The blade that Bowmar attached to his spear was 13 centimeters wide and 40 centimeters long. That’s over five inches wide and over a foot long (about 16 inches). It was the equivalent of being hit with a flying ax.
The day before, Bowmar’s wife wounded a bear with a crossbow, and didn’t find the bear until the next day. Who knows how many hours that creature suffered. Neither bear deserved this treatment from these two people. If they did this to a dog or a horse, they’d be in jail for animal cruelty. Let’s hope the authorities are able to bring a case against the two.
There is malice in the world—people with not an ounce of compassion and the ability and desire to inflict great pain. It’s sickening to know that this couple celebrated their cruelty and documented it on a GoPro so they could enjoy it, replaying the experience and getting some sort of warped kick from it.

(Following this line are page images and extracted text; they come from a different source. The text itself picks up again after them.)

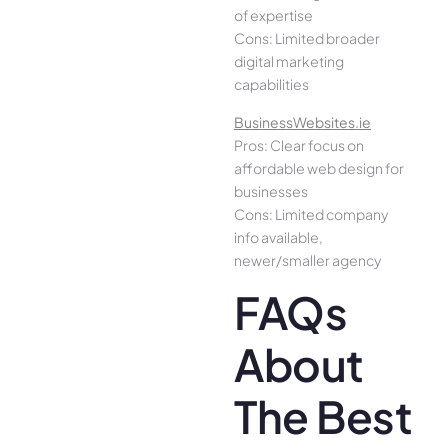
of expertise
Cons: Limited broader
digital marketing
capabilities
BusinessWebsites.ie
Pros: Clear focus on
affordable web design for
businesses
Cons: Limited company
info available,
newer/smaller agency
FAQs
About
The Best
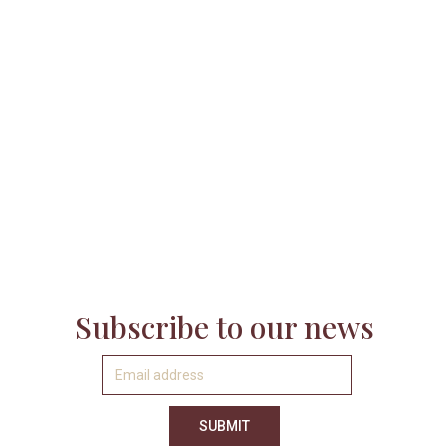

Subscribe to our news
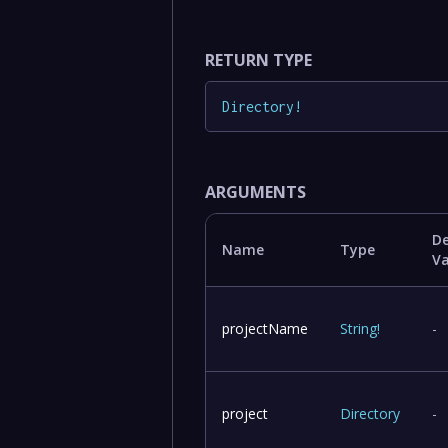
RETURN TYPE
Directory
!
ARGUMENTS
De
Name
Type
V
projectName
String
!
-
project
Directory
-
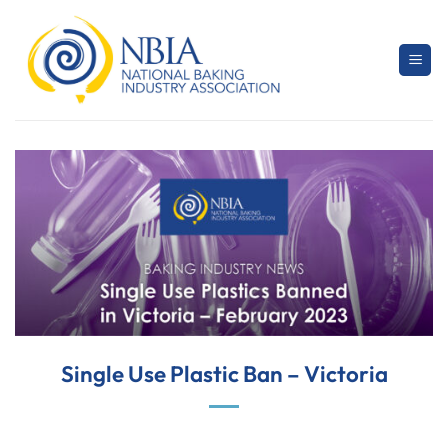
Skip
to
content
Single Use Plastic Ban – Victoria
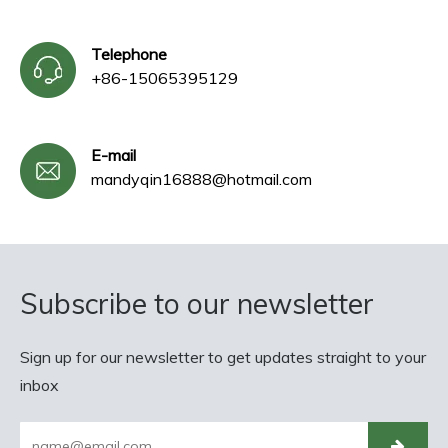
Telephone
+86-15065395129
E-mail
mandyqin16888@hotmail.com
Subscribe to our newsletter
Sign up for our newsletter to get updates straight to your
inbox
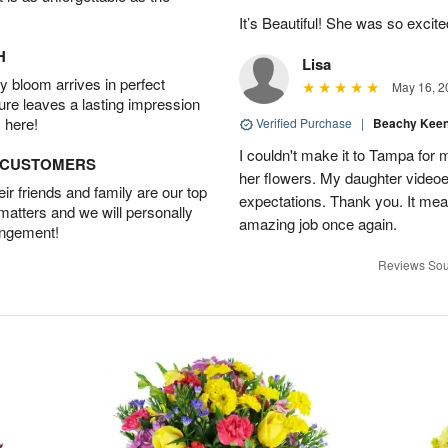
It’s Beautiful! She was so excit
H
Lisa
 bloom arrives in perfect
May 16, 2
ture leaves a lasting impression
 here!
Verified Purchase
|
Beachy Kee
I couldn't make it to Tampa for 
D CUSTOMERS
her flowers. My daughter video
r friends and family are our top
expectations. Thank you. It mean
 matters and we will personally
amazing job once again.
angement!
Reviews Sou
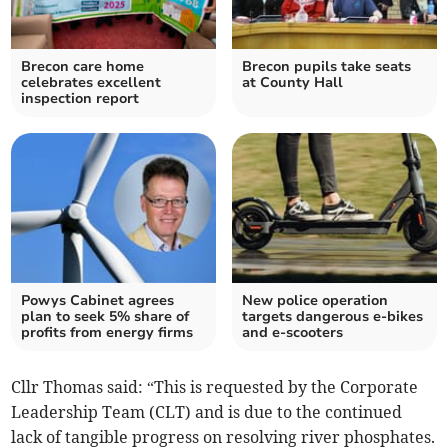
Brecon care home
Brecon pupils take seats
celebrates excellent
at County Hall
inspection report
Powys Cabinet agrees
New police operation
plan to seek 5% share of
targets dangerous e-bikes
profits from energy firms
and e-scooters
Cllr Thomas said: “This is requested by the Corporate
Leadership Team (CLT) and is due to the continued
lack of tangible progress on resolving river phosphates.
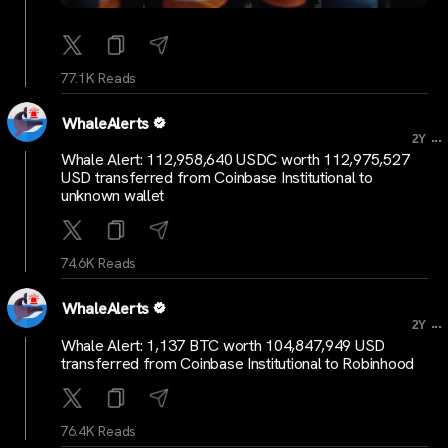
77.1K Reads
WhaleAlerts
...
2Y
Whale Alert: 112,958,640 USDC worth 112,975,527
USD transferred from Coinbase Institutional to
unknown wallet
74.6K Reads
WhaleAlerts
...
2Y
Whale Alert: 1,137 BTC worth 104,847,949 USD
transferred from Coinbase Institutional to Robinhood
76.4K Reads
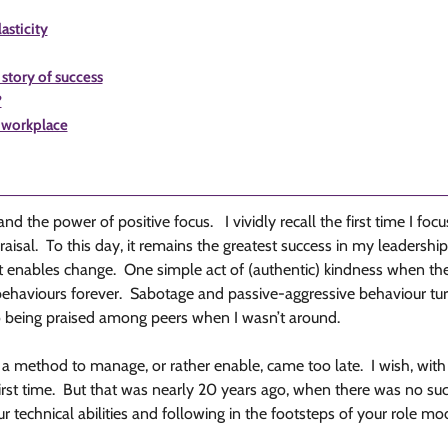
asticity
story of success
?
e workplace
and the power of positive focus. I vividly recall the first time I f
al. To this day, it remains the greatest success in my leadership c
hat enables change. One simple act of (authentic) kindness when 
haviours forever. Sabotage and passive-aggressive behaviour turn
o being praised among peers when I wasn’t around.
 a method to manage, or rather enable, came too late. I wish, with 
first time. But that was nearly 20 years ago, when there was no s
your technical abilities and following in the footsteps of your role mo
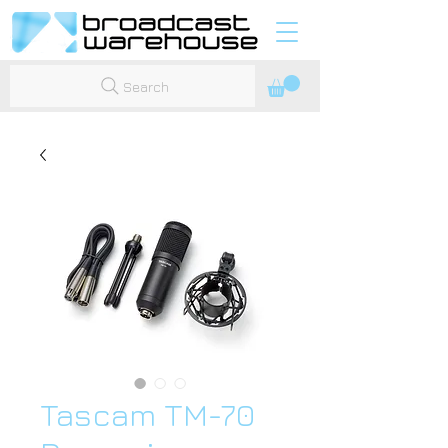
Search
Tascam TM-70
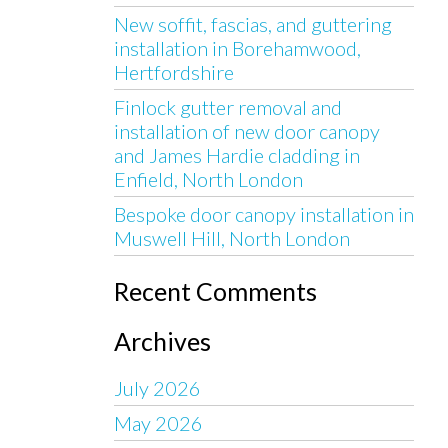
New soffit, fascias, and guttering
installation in Borehamwood,
Hertfordshire
Finlock gutter removal and
installation of new door canopy
and James Hardie cladding in
Enfield, North London
Bespoke door canopy installation in
Muswell Hill, North London
Recent Comments
Archives
July 2026
May 2026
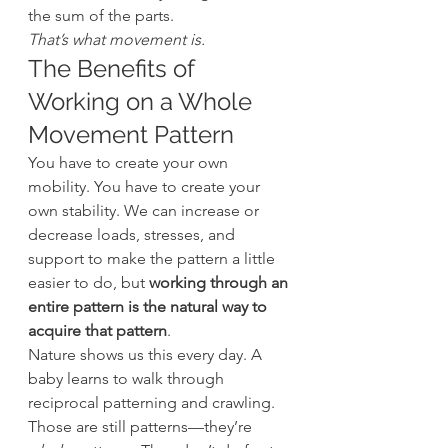
the sum of the parts.
That’s what movement is.
The Benefits of 
Working on a Whole 
Movement Pattern
You have to create your own 
mobility. You have to create your 
own stability. We can increase or 
decrease loads, stresses, and 
support to make the pattern a little 
easier to do, but 
working through an 
entire pattern is the natural way to 
acquire that pattern
.
Nature shows us this every day. A 
baby learns to walk through 
reciprocal patterning and crawling. 
Those are still patterns—they’re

I am very glad that Alberta’s government is planning on banning spearing as a method of trophy hunting. Certainly it is a method more ethically minded hunters abhor. While they’re at it, officials should end baiting of bears and other animals like wolves and coyotes—a deeply unethical activity that involves luring hungry animals with food and shooting them when they are exposed and vulnerable, unaware of the lurking threat. It’s not allowed for waterfowl hunting and it’s banned in most states and provinces for deer, elk, and moose hunting. It’s a relic of yesteryear to allow this method for predator hunting. And it’s the only way that Bowmar could get close enough to a bear to slay the animal with a spear.
In fact, it’s probably a good time for Alberta to listen to the public on the broader issue of trophy hunting—killing animals as a head-hunting exercise. Polling shows Canadians are deeply opposed to it, including the overwhelming majority of Albertans. It’s not enough that we as a society—and our governments—respond to the latest cases of cruelty and prevent its most appalling forms from recurring. We must get ahead of the larger, fundamental problem and lift our sights and establish a new normal when it comes to our treatment of wildlife. Shooting them for bragging rights and wall mounts is a practice that cannot stand the test of time and is inconsistent with the values of a society that gives regard to animals.